A bomb is dropped from a plane flying at constant horizontal velocity at an altitude of 600m. Where is the bomb after 2 sec? 5 sec? 10 sec? what are the velocities said period?
h(t) = ho - 0.5g.t^2
h(2) = 600 - 4.9*2^2 = 580.4 m. Above gnd.
V(2) = Vo + g*t = 0 + 9.8*2 = 19.6 m/s.
h(5) = 600 - 4.9*5^2 = 477.5 m. Above gnd.
V(5) = 0 + 9.8*5 = 49 m/s.
h(10) = 600 - 4.9*100 = 110 m. Above gnd.
V(10) = 0 + 9.8*10 = 98 m/s.
To determine the position and velocity of the bomb at various time intervals, we can use the equations of motion. Assuming air resistance is negligible, the horizontal velocity remains constant, while the vertical position and velocity are affected by gravity.
Given:
Initial altitude (h) = 600 m
Time intervals: t1 = 2 sec, t2 = 5 sec, t3 = 10 sec
Horizontal velocity (v) = constant
1. Position after 2 seconds:
Using the formula for vertical position:
h = h0 + v0t + (1/2)gt^2
Since the initial vertical velocity (v0) is 0 m/s (dropped vertically), the equation simplifies to:
h = h0 + (1/2)gt^2
Substituting the values:
h = 600 + (1/2)(9.8)(2)^2
h = 600 + 19.6
h = 619.6 m
Therefore, after 2 seconds, the bomb is at an altitude of 619.6 meters.
2. Position after 5 seconds:
Using the same formula:
h = h0 + (1/2)gt^2
Substituting the values:
h = 600 + (1/2)(9.8)(5)^2
h = 600 + 122.5
h = 722.5 m
After 5 seconds, the bomb is at an altitude of 722.5 meters.
3. Position after 10 seconds:
Using the formula:
h = h0 + (1/2)gt^2
Substituting the values:
h = 600 + (1/2)(9.8)(10)^2
h = 600 + 490
h = 1090 m
After 10 seconds, the bomb is at an altitude of 1090 meters.

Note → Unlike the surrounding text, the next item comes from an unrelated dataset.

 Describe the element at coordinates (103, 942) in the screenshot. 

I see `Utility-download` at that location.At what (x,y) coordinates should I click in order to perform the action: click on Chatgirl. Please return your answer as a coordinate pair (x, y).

Since the horizontal velocity remains constant, it does not change throughout the motion, so the velocity at each time interval will be the same.
To find the position of the bomb at different times and the corresponding velocities, we need to use the kinematic equations of motion. Here's how you can solve this problem step by step:
1. Define the given values:
- Initial altitude (y₀) = 600m
- Time elapsed (t) = 2s, 5s, 10s
- Initial velocity in the horizontal direction (v₀x) = constant
2. Calculate the vertical position (y) of the bomb at each given time using the equation of motion for vertical motion:
- y = y₀ + v₀yt - 1/2gt²
- Since the plane is flying horizontally, the initial vertical velocity (v₀y) is 0.
- The acceleration due to gravity (g) is approximately 9.8m/s².
For 2s:
y = 600m + 0m/s * 2s - 1/2 * 9.8m/s² * (2s)²
For 5s:
y = 600m + 0m/s * 5s - 1/2 * 9.8m/s² * (5s)²
For 10s:
y = 600m + 0m/s * 10s - 1/2 * 9.8m/s² * (10s)²
3. Calculate the horizontal position (x) of the bomb at each given time. Since the plane is flying at a constant horizontal velocity, the horizontal displacement will be given by:
- x = v₀x * t
4. Calculate the horizontal velocity (vx) of the bomb. It remains constant throughout the motion, assuming no other forces are acting on it.
Now, let's calculate the results:
For 2s:
- y = 600m - 19.6m = 580.4m (the sign changes because the bomb is falling downward)
- x = v₀x * 2s
- vx = v₀x (since the horizontal velocity remains constant)
For 5s:
- y = 600m - 122.5m = 477.5m
- x = v₀x * 5s
- vx = v₀x
For 10s:
- y = 600m - 490m = 110m
- x = v₀x * 10s
- vx = v₀x
Note: The horizontal velocity (vx) remains constant throughout the motion because there are no horizontal forces acting on the bomb.